* Exercise brief *
Word for word, transcribe the lines from the one containing "БАТЬКАМ (657, 184)" through the end of the entries, both included, and nothing else.

* Dataset entries *
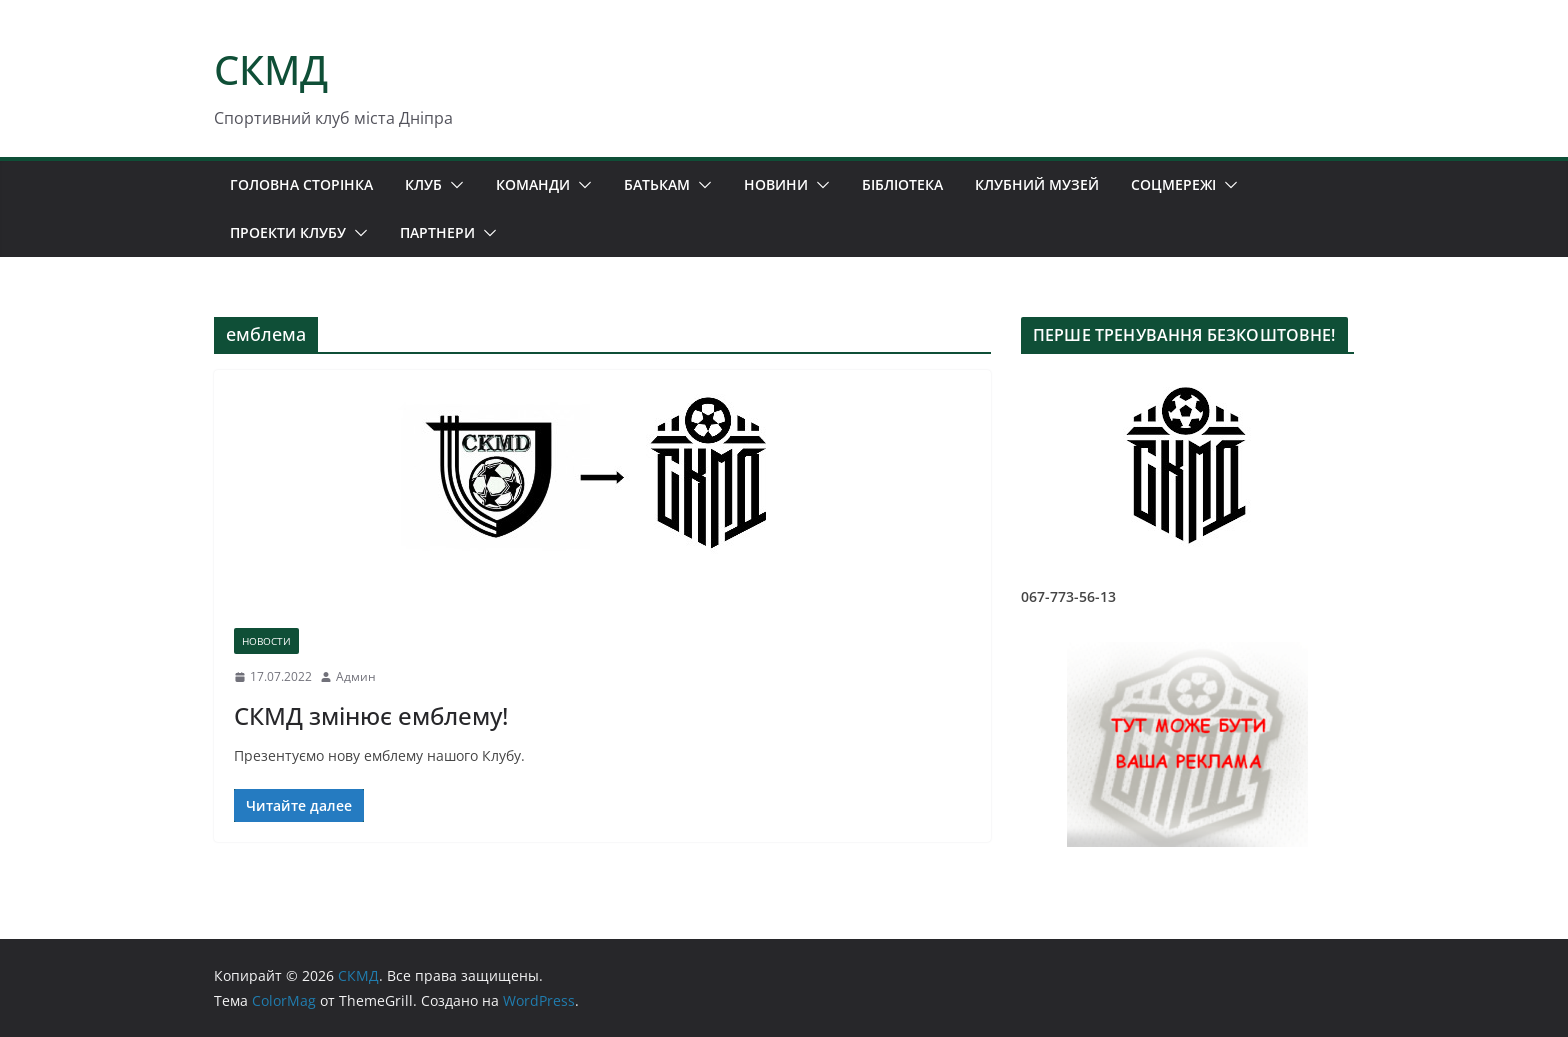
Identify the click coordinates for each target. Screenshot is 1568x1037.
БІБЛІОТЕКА (902, 184)
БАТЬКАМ (657, 184)
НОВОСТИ (266, 641)
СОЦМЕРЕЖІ (1173, 184)
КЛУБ (423, 184)
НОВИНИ (776, 184)
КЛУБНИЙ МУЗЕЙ (1037, 184)
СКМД (271, 69)
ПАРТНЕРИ (437, 232)
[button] (453, 185)
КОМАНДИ (533, 184)
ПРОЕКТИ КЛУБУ (288, 232)
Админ (356, 676)
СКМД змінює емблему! (371, 715)
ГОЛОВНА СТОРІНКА (301, 184)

* Written response *
БАТЬКАМ (657, 184)
НОВОСТИ (266, 641)
СОЦМЕРЕЖІ (1173, 184)
КЛУБ (423, 184)
НОВИНИ (776, 184)
КЛУБНИЙ МУЗЕЙ (1037, 184)
СКМД (271, 69)
ПАРТНЕРИ (437, 232)
[button] (453, 185)
КОМАНДИ (533, 184)
ПРОЕКТИ КЛУБУ (288, 232)
Админ (356, 676)
СКМД змінює емблему! (371, 715)
ГОЛОВНА СТОРІНКА (301, 184)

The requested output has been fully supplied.